* WORK ITEM:
Exact copies of all entries are needed. Pictures are to be left out.

* DATA:
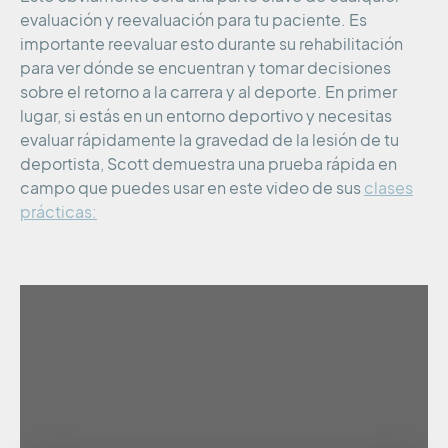
evaluación y reevaluación para tu paciente. Es
importante reevaluar esto durante su rehabilitación
para ver dónde se encuentran y tomar decisiones
sobre el retorno a la carrera y al deporte. En primer
lugar, si estás en un entorno deportivo y necesitas
evaluar rápidamente la gravedad de la lesión de tu
deportista, Scott demuestra una prueba rápida en
campo que puedes usar en este video de sus
clases
prácticas:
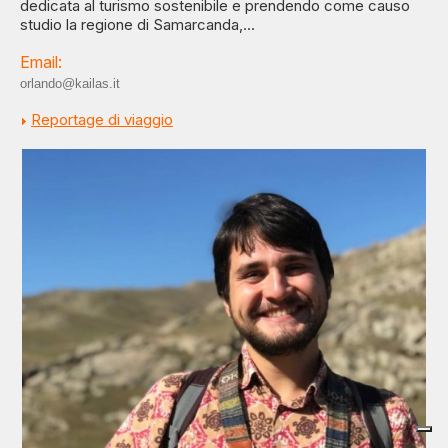
dedicata al turismo sostenibile e prendendo come causo
studio la regione di Samarcanda,...
Email:
orlando@kailas.it
Reportage di viaggio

* WRITTEN REPLY:
evaluación y reevaluación para tu paciente. Es
importante reevaluar esto durante su rehabilitación
para ver dónde se encuentran y tomar decisiones
sobre el retorno a la carrera y al deporte. En primer
lugar, si estás en un entorno deportivo y necesitas
evaluar rápidamente la gravedad de la lesión de tu
deportista, Scott demuestra una prueba rápida en
campo que puedes usar en este video de sus
clases
prácticas:
dedicata al turismo sostenibile e prendendo come causo
studio la regione di Samarcanda,...
Email:
orlando@kailas.it
Reportage di viaggio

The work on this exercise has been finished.